For electrochemical corrosion studies a three-electrode setup with a saturated Ag/AgCl electrode (Red Rod, Radiometer Analytical) as reference (E(Ag/AgCl) = +0.186 VSHE), the sample as working electrode and a graphite counter electrode were used. Samples were ground, mirror polished, cleaned in an ultrasonic ethanol bath and finally etched in Nital solution (3% HNO3/methanol at room temperature (RT)) for 5 s. The m-SBF solution tempered at 37 °C served as electrolyte. Etching with Nital allows for the removal of the mechanically deformed surface near region and adsorbed contaminations while a reproducible ultra-thin surface oxide film is formed prior to the immersion in m-SBF.

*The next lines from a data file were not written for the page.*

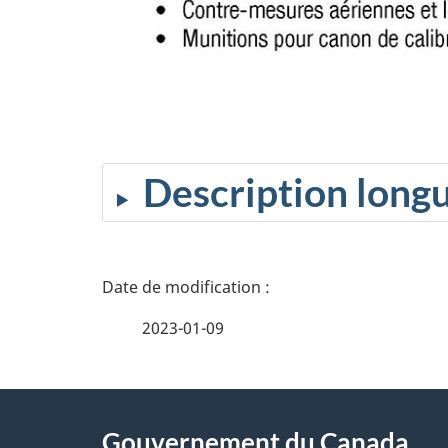
Description long
D
é
2023-01-09
t
À
a
Gouvernement du Canada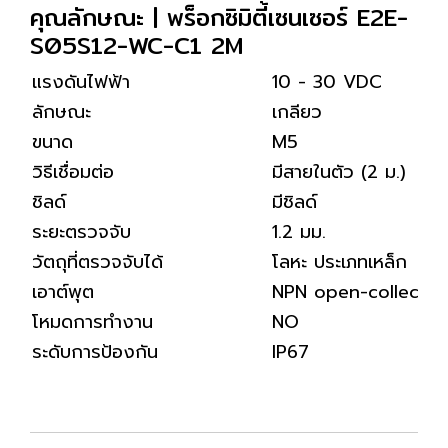
คุณลักษณะ | พร็อกซิมิตี้เซนเซอร์ E2E-
S05S12-WC-C1 2M
แรงดันไฟฟ้า
10 - 30 VDC
ลักษณะ
เกลียว
ขนาด
M5
วิธีเชื่อมต่อ
มีสายในตัว (2 ม.)
ชิลด์
มีชิลด์
ระยะตรวจจับ
1.2 มม.
วัตถุที่ตรวจจับได้
โลหะ ประเภทเหล็ก
เอาต์พุต
NPN open-collector
โหมดการทำงาน
NO
ระดับการป้องกัน
IP67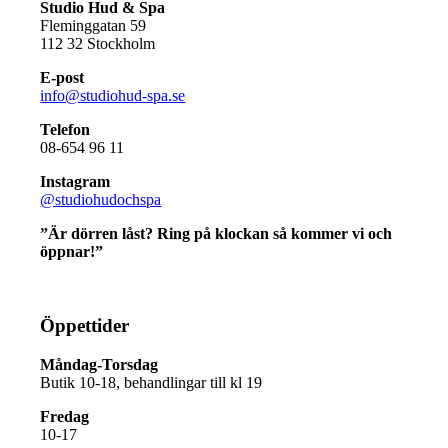
Studio Hud & Spa
Fleminggatan 59
112 32 Stockholm
E-post
info@studiohud-spa.se
Telefon
08-654 96 11
Instagram
@studiohudochspa
”Är dörren låst? Ring på klockan så kommer vi och
öppnar!”
Öppettider
Måndag-Torsdag
Butik 10-18, behandlingar till kl 19
Fredag
10-17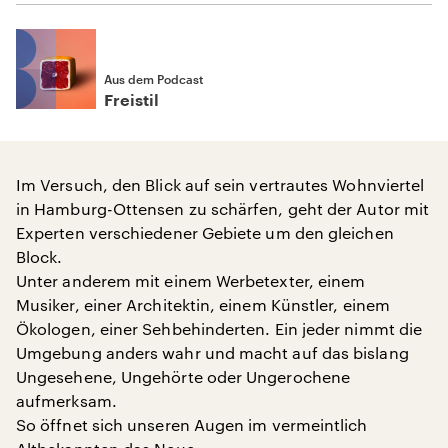
Aus dem Podcast
Freistil
Im Versuch, den Blick auf sein vertrautes Wohnviertel
in Hamburg-Ottensen zu schärfen, geht der Autor mit
Experten verschiedener Gebiete um den gleichen
Block.
Unter anderem mit einem Werbetexter, einem
Musiker, einer Architektin, einem Künstler, einem
Ökologen, einer Sehbehinderten. Ein jeder nimmt die
Umgebung anders wahr und macht auf das bislang
Ungesehene, Ungehörte oder Ungerochene
aufmerksam.
So öffnet sich unseren Augen im vermeintlich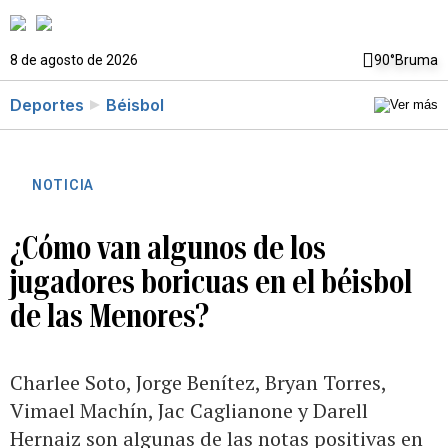
8 de agosto de 2026
90°
Bruma
Deportes
Béisbol
NOTICIA
¿Cómo van algunos de los
jugadores boricuas en el béisbol
de las Menores?
Charlee Soto, Jorge Benítez, Bryan Torres,
Vimael Machín, Jac Caglianone y Darell
Hernaiz son algunas de las notas positivas en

The electrochemical measurements were performed with a potentiostat interface 1000 (Gamry Instruments). The impedance spectra were recorded in a frequency range from 0.1 to 105 Hz with an amplitude of ±20 mV. The evolution of the impedance spectra was studied over 24 hours of immersion. Prior to each EIS measurement the corresponding OCP value was recorded.

XPS analysis

The surface chemical composition of the iron surface before and after immersion was analyzed using an UHV-XPS (ESCA+ facility, Oxford Instruments, Taunusstein, Germany). The system had a base pressure of lower than 5.0 × 10−10 mbar. All spectra were measured using monochromatic Al Kα irradiation (1486.7 eV). A take-off angle of 30° with respect to the surface was chosen for all spectra. The calibration was performed using the C 1s signal (at 284.6 eV) of adventitious carbon as internal reference. A background according to Shirley was used. The survey spectra were measured with a pass energy of 100 eV, the detail spectra of Fe2p with one of 20 eV. The resolution of the surveys was 0.5 eV, that of the element spectra 0.1 eV.